Um es gleich vorweg zu sagen,
mein Tobby ist verfressen! Nichts
ist vor seiner Neugierde auf
Essbares sicher! Er macht nicht
einmal vor Krautsalat oder Senf
halt! Als ich meinen Teller mit zwei
Würstchen und Senf an ihm vorbei
trage, langt er mit einer ganz langen Pfote in den Senf. Ganz schnell
gelingt es mir, mit einer Serviette das Gröbste abzuwischen, ehe er meine
Möbel mit einen Pfötchen-Design verziert. Den Rest hat er dann
genüsslich abgeschleckt. Eine Blaubeere lässt sich herrlich durch die
Gegend rollen, als sie Matsch ist, nicht mehr! Nur Kaffee ist igitt und
Bananenschalen sind igitt! Dagegen Pellkartoffelschalen kann man
durchaus genießen. Ganz zu schweigen von dicken blau-grünen Fliegen!
Eine große Spinne rennt um ihr Leben – vergebens! Nun, die
Geschmäcker sind halt verschieden. Ob seine Katzenmama ihm wohl
beigebracht hat, dass die Zweibeiner viel Gutes futtern?
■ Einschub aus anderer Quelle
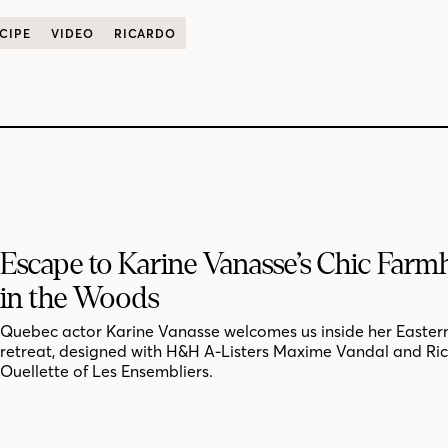
CIPE
VIDEO
RICARDO
Escape to Karine Vanasse’s Chic Far
in the Woods
Quebec actor Karine Vanasse welcomes us inside her Easter
retreat, designed with H&H A-Listers Maxime Vandal and Ri
Ouellette of Les Ensembliers.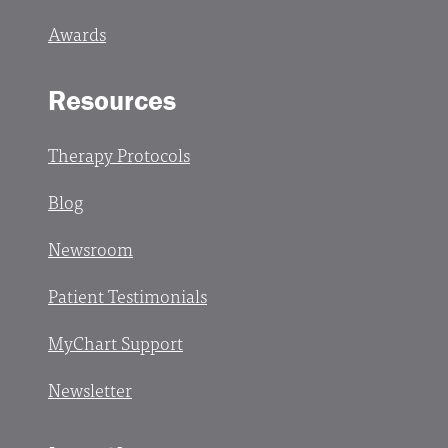
Awards
Resources
Therapy Protocols
Blog
Newsroom
Patient Testimonials
MyChart Support
Newsletter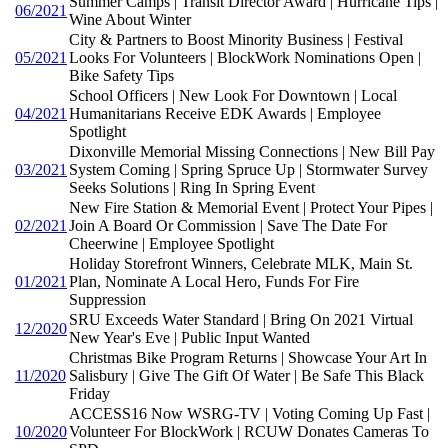
Summer Camps | Transit Director Award | Hurricane Tips |
06/2021
Wine About Winter
City & Partners to Boost Minority Business | Festival
05/2021
Looks For Volunteers | BlockWork Nominations Open |
Bike Safety Tips
School Officers | New Look For Downtown | Local
04/2021
Humanitarians Receive EDK Awards | Employee
Spotlight
Dixonville Memorial Missing Connections | New Bill Pay
03/2021
System Coming | Spring Spruce Up | Stormwater Survey
Seeks Solutions | Ring In Spring Event
New Fire Station & Memorial Event | Protect Your Pipes |
02/2021
Join A Board Or Commission | Save The Date For
Cheerwine | Employee Spotlight
Holiday Storefront Winners, Celebrate MLK, Main St.
01/2021
Plan, Nominate A Local Hero, Funds For Fire
Suppression
SRU Exceeds Water Standard | Bring On 2021 Virtual
12/2020
New Year's Eve | Public Input Wanted
Christmas Bike Program Returns | Showcase Your Art In
11/2020
Salisbury | Give The Gift Of Water | Be Safe This Black
Friday
ACCESS16 Now WSRG-TV | Voting Coming Up Fast |
10/2020
Volunteer For BlockWork | RCUW Donates Cameras To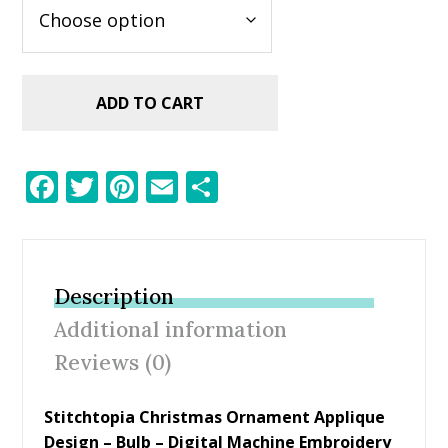
ADD TO CART
F
T
Pi
E
S
ac
w
nt
m
h
e
itt
er
ai
ar
b
er
e
l
e
Description
o
st
Additional information
o
Reviews (0)
k
Stitchtopia Christmas Ornament Applique
Design – Bulb – Digital Machine Embroidery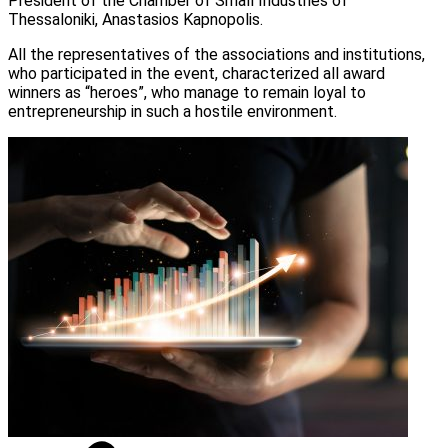
President of the Chamber of Small Industries of
Thessaloniki, Anastasios Kapnopolis.
All the representatives of the associations and institutions,
who participated in the event, characterized all award
winners as “heroes”, who manage to remain loyal to
entrepreneurship in such a hostile environment.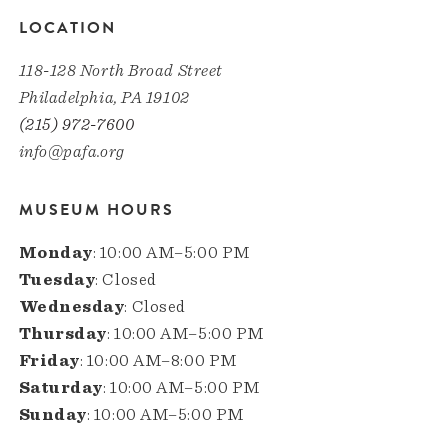
LOCATION
118-128 North Broad Street
Philadelphia, PA 19102
(215) 972-7600
info@pafa.org
MUSEUM HOURS
Monday
: 10:00 AM–5:00 PM
Tuesday
: Closed
Wednesday
: Closed
Thursday
: 10:00 AM–5:00 PM
Friday
: 10:00 AM–8:00 PM
Saturday
: 10:00 AM–5:00 PM
Sunday
: 10:00 AM–5:00 PM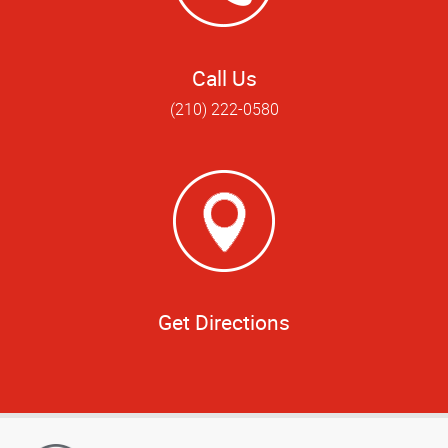
Call Us
(210) 222-0580
Get Directions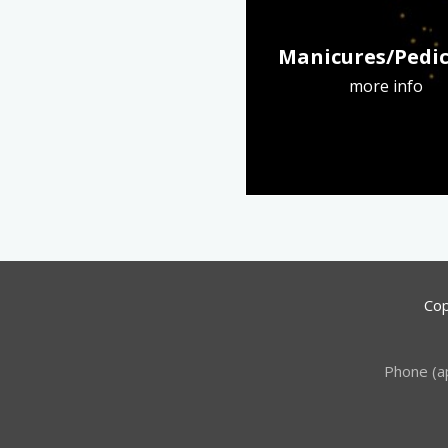
Manicures/Pedi
more info
Cop
Phone (a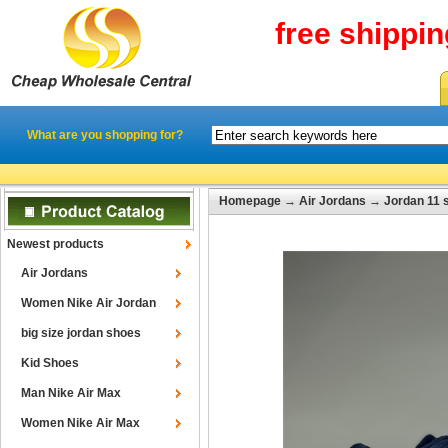
free shippi
What are you shopping for?
Homepage
→
Air Jordans
→
Jordan 11 
Newest products
Air Jordans
Women Nike Air Jordan
big size jordan shoes
Kid Shoes
Man Nike Air Max
Women Nike Air Max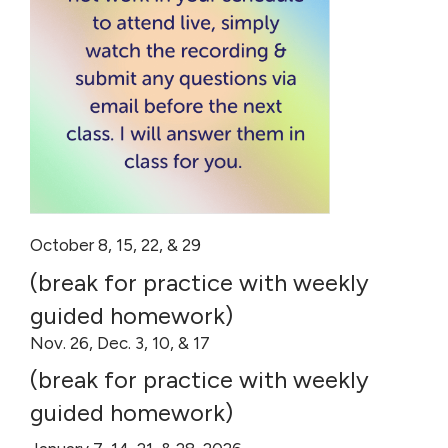
October 8, 15, 22, & 29
(break for practice with weekly
guided homework)
Nov. 26, Dec. 3, 10, & 17
(break for practice with weekly
guided homework)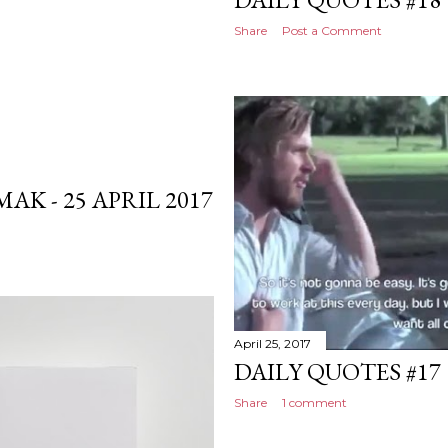
Share
Post a Comment
K - 25 APRIL 2017
April 25, 2017
DAILY QUOTES #17
Share
1 comment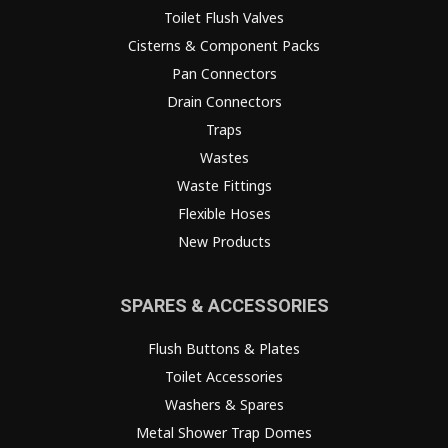
Toilet Flush Valves
Cisterns & Component Packs
Pan Connectors
Drain Connectors
Traps
Wastes
Waste Fittings
Flexible Hoses
New Products
SPARES & ACCESSORIES
Flush Buttons & Plates
Toilet Accessories
Washers & Spares
Metal Shower Trap Domes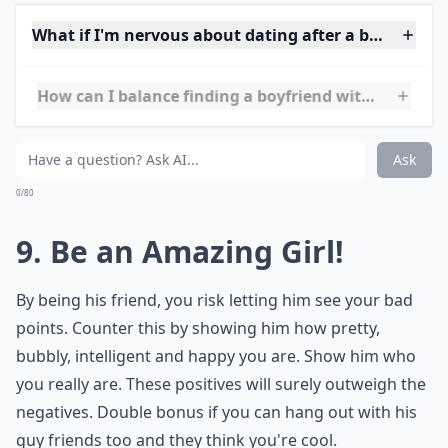
8. Read the Signs
Think about whether he likes you too. Does he
compliment you a lot, spend lots of time with you, flirt
occasionally? Or is he really treating you like a best
friend? Reading the signs can save you the heartache
of un-returned love. Don't make up signs just because
you
want a boyfriend
, make sure the signs are
actually there.
Details ...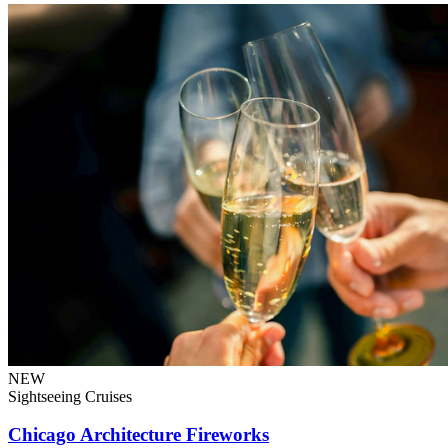
NEW
Sightseeing Cruises
Chicago Architecture Fireworks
Es ist ja schließlich nicht so, dass mein armes Vierbeinerchen Hunger
leiden muss! Schon bevor er in mein Haus einzog, deckte ich mich mit
allen Leckerbissen für ein Katzenbaby ein, Nass- und Trockenfutter
standen ihm zur Verfügung. In null-komma-nix ist alles verputzt! Auch die
Mengenangabe habe ich ein wenig nach oben korrigiert, weil er ja sehr
lebhaft ist und viele Kalorien verbraucht. Wöchentlich einmal steige ich mit
und ohne Tobby auf die Waage. Die Waage steht vor einem großen
Spiegel, findet er ganz interessant, die Katze da auf meinem Arm zu
sehen. Und die wird auch gestreichelt!
Seinen Durst stillt er am Liebsten am Kran. Wenn er dabei eine nasse
Nase bekommt, so macht das gar nichts.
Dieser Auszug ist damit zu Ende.